> _Exercise prompt_: Because the entries hold pictures, reproduce only their words, exactly as written.

(Data extracted from a collection)
══════════
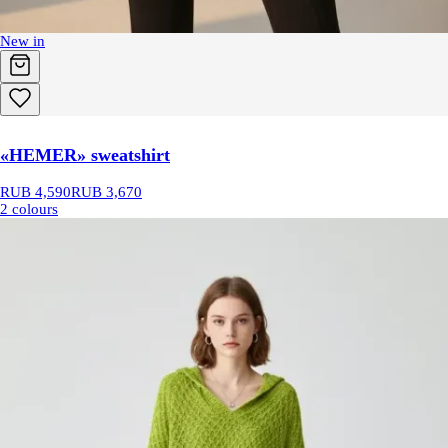
New in
«HEMER» sweatshirt
RUB 4,590
RUB 3,670
2 colours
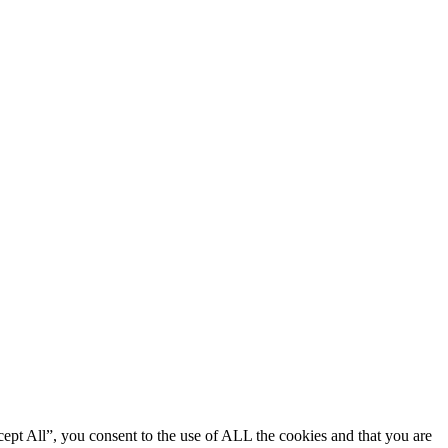
ept All”, you consent to the use of ALL the cookies and that you are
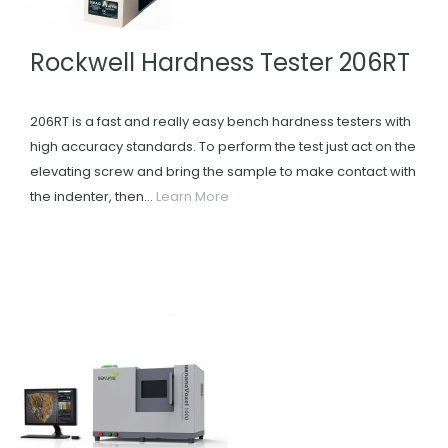
Rockwell Hardness Tester 206RT
206RT is a fast and really easy bench hardness testers with
high accuracy standards. To perform the test just act on the
elevating screw and bring the sample to make contact with
the indenter, then...
Learn More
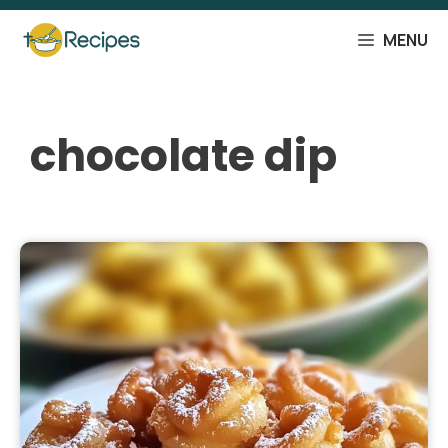
Skip
to
MENU
content
chocolate dip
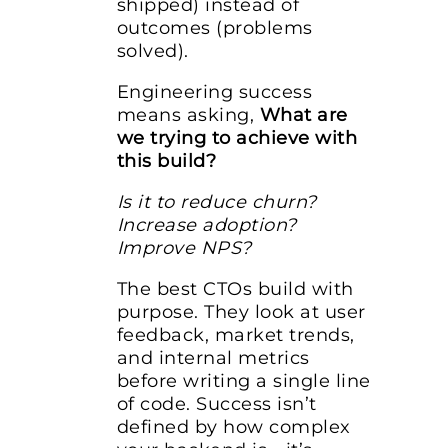
shipped) instead of
outcomes (problems
solved).
Engineering success
means asking,
What are
we trying to achieve with
this build?
Is it to reduce churn?
Increase adoption?
Improve NPS?
The best CTOs build with
purpose. They look at user
feedback, market trends,
and internal metrics
before writing a single line
of code. Success isn’t
defined by how complex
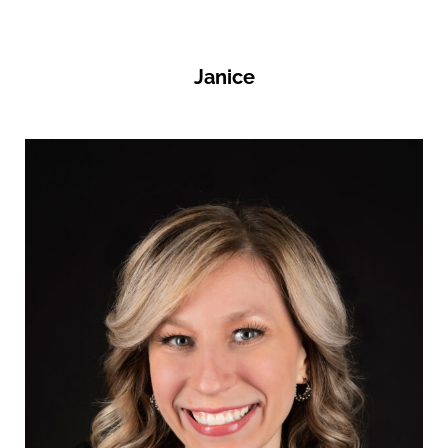
Janice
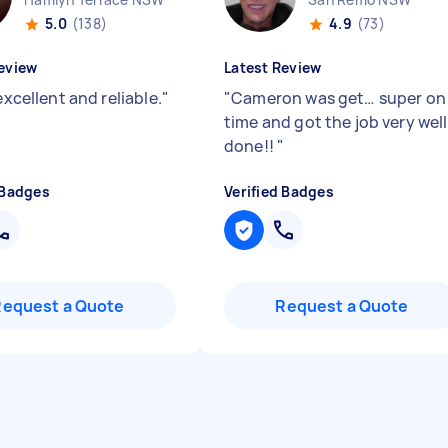
5.0
(138)
4.9
(73)
eview
Latest Review
 excellent and reliable.
"
"
Cameron was get… super on
time and got the job very well
done!!
"
 Badges
Verified Badges
Request a Quote
Request a Quote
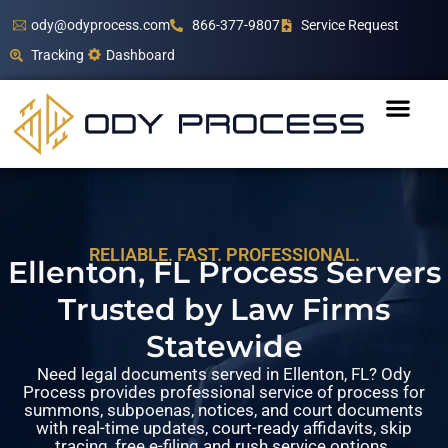
ody@odyprocess.com
866-377-9807
Service Request
Tracking
Dashboard
RELIABLE. FAST. PROFESSIONAL.
Ellenton, FL Process Servers
Trusted by Law Firms
Statewide
Need legal documents served in Ellenton, FL? Ody
Process provides professional service of process for
summons, subpoenas, notices, and court documents
with real-time updates, court-ready affidavits, skip
tracing, free e-filing and rush service options.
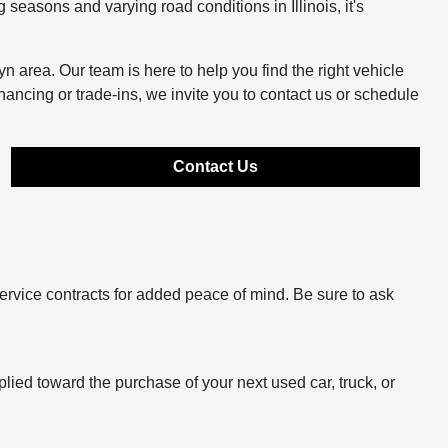
easons and varying road conditions in Illinois, it's
n area. Our team is here to help you find the right vehicle
inancing or trade-ins, we invite you to contact us or schedule
Contact Us
ervice contracts for added peace of mind. Be sure to ask
plied toward the purchase of your next used car, truck, or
══════════
> _Exercise solution_:
New in
«HEMER» sweatshirt
RUB 4,590
RUB 3,670
2 colours
ept All”, you consent to the use of ALL the cookies and that you are
Rockwell Hardness Tester 206RT
206RT is a fast and really easy bench hardness testers with
high accuracy standards. To perform the test just act on the
elevating screw and bring the sample to make contact with
the indenter, then...
Learn More
Skip
to
MENU
content
chocolate dip
shipped) instead of
outcomes (problems
solved).
Engineering success
means asking,
What are
we trying to achieve with
this build?
Is it to reduce churn?
Increase adoption?
Improve NPS?
The best CTOs build with
purpose. They look at user
feedback, market trends,
and internal metrics
before writing a single line
of code. Success isn’t
defined by how complex
Janice
5.0
(138)
4.9
(73)
eview
Latest Review
 excellent and reliable.
"
"
Cameron was get… super on
time and got the job very well
done!!
"
 Badges
Verified Badges
Request a Quote
Request a Quote
ody@odyprocess.com
866-377-9807
Service Request
Tracking
Dashboard
RELIABLE. FAST. PROFESSIONAL.
Ellenton, FL Process Servers
Trusted by Law Firms
Statewide
Need legal documents served in Ellenton, FL? Ody
Process provides professional service of process for
summons, subpoenas, notices, and court documents
with real-time updates, court-ready affidavits, skip
tracing, free e-filing and rush service options.
easons and varying road conditions in Illinois, it's
n area. Our team is here to help you find the right vehicle
inancing or trade-ins, we invite you to contact us or schedule
Contact Us
ervice contracts for added peace of mind. Be sure to ask
plied toward the purchase of your next used car, truck, or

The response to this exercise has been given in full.